Александр отстранился, вместе с облегчением чувствуя тяжесть новой ошибки.
– Прости, – хрипло произнес он, прижимаясь к его груди и боясь поднять глаза, в которых дрожали слезы. – Я больше не могу держать это в себе. Я…
Он застыл, осознав, что любое сказанное им слово, любое признание прозвучит как ужасная, наивная глупость.
– Я даже завидую тебе. Ведь ты уверен, что именно ты прожил эту жизнь. И пусть не все, что произошло в ней, тебе приятно вспоминать, ты стал таким, какой сейчас, именно благодаря тому, что учился на своих ошибках. Но что же я?

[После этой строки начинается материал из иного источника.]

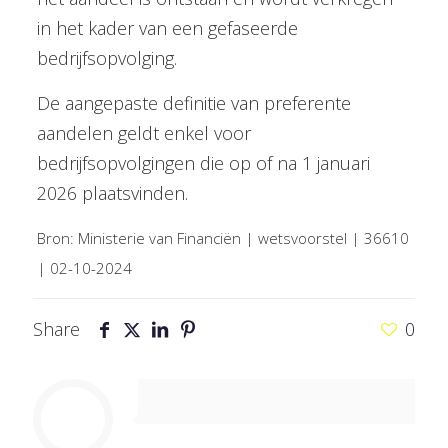
in het kader van een gefaseerde
bedrijfsopvolging.
De aangepaste definitie van preferente
aandelen geldt enkel voor
bedrijfsopvolgingen die op of na 1 januari
2026 plaatsvinden.
Bron: Ministerie van Financiën | wetsvoorstel | 36610
| 02-10-2024
Share
0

Да, мне только восемнадцать, но это не так мало, согласись. Рожденный богатым, я не сделал ничего, о чем мог бы вспомнить. Такое чувство, что в моей жизни не было ничего, кроме… – Он украдкой взглянул на Каспара и тут же опустил пустой взгляд. – А все из-за моего малодушия. Я знаю, дальше ты меня не поймешь, но я не был пригоден для такой жизни. И вот теперь я узнал, что, возможно, все это время был не собой. Только недавно стал проявляться настоящий я, и, знаешь, он так похож на мою отвратительную родню. Да, все это время я не был собой, потому что на первые семнадцать лет мой характер был предопределен. И вот срок вышел. Я свободен. И в то же время нет. Я застрял, понимаешь? Кажется, моментами я настоящий проявлял себя в безрассудных поступках. Я убил свою няню. И… это я убил отца. Ему стало плохо при мне, он пытался дотянуться до таблеток, просил меня о помощи, а я… я испугался. Мне было жалко его, правда, но любовь к маме поборола эту жалость. Я хотел избавить ее от жестокости отца. Я был ребенком, но знал, что проблемы исчезнут, если исчезнет и тот, кто их создал. И я ушел. Я оставил его умирать, а затем, когда он затих, побежал за мамой. Вот какой я на самом деле! Ничем не лучше Делинды!
«Зачем? Зачем я это говорю сейчас, после того как поцеловал его, буквально разрушив наши привычные отношения?!»
Он всхлипнул и вытер слезы.
– Прости, что рассказываю об этом. Ты сейчас, наверное, в ужасе. Наверное, глубоко во мне разочарован. Я не знаю, каким должен быть и каким быть хочу. Есть только одно, что я знаю точно. Кажется, что ничего ярче этого со мной никогда не происходило… Это то единственное, что вселяет в меня жажду жить. И я не понимаю, как раньше жил без этого – без чувства любви к тебе. Ведь я люблю тебя, Каспар. Я люблю тебя! И мне больше не страшно говорить об этом. Ты как-то сказал, что готов отдать ради меня свою жизнь. Я попрошу о большем: просто… Просто проживи ее вместе со мной. Мне больше ничего не нужно!
«О боже, если бы отмотать время вспять и предотвратить этот поцелуй! Я бы отдал полжизни ради этого!»
Никогда Александр не чувствовал себя таким раздавленным и ничтожным. Само его существование стало казаться грубейшей ошибкой. Он хотел сказать о многом, но каждое слово, вырываясь наружу, обесценивалось в ту же секунду.